● **The problem**
Among the entries below, one line contains "Ballsportarten" and another contains "Eltern und Kinder Turnen". Transcribe those two lines and every line between them, exactly.

● **Data listing**
■ ■ ■ ■
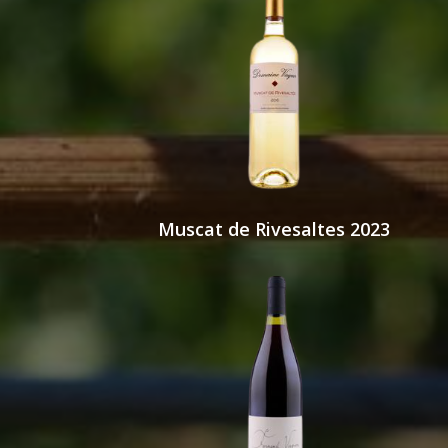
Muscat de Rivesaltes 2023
■ ■ ■ ■
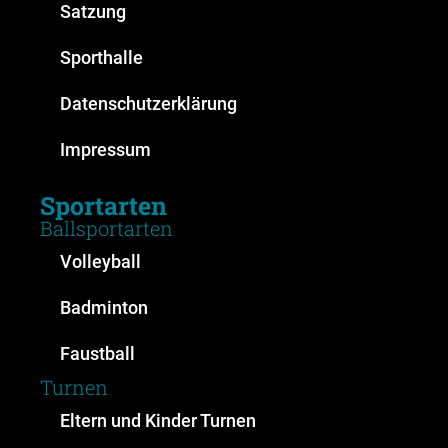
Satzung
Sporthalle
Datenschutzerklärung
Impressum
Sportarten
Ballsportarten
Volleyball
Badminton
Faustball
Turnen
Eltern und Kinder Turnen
■ ■ ■ ■
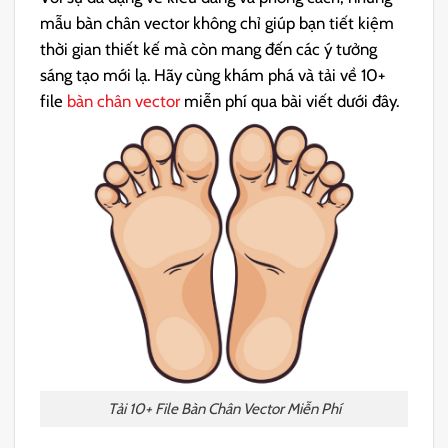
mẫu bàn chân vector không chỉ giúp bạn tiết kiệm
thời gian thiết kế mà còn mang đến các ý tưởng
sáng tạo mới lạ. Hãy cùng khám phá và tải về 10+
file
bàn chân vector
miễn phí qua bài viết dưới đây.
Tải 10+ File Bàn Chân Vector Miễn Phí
■ ■ ■ ■
● **Result for this exercise**
Ballsportarten
Volleyball
Badminton
Faustball
Turnen
Eltern und Kinder Turnen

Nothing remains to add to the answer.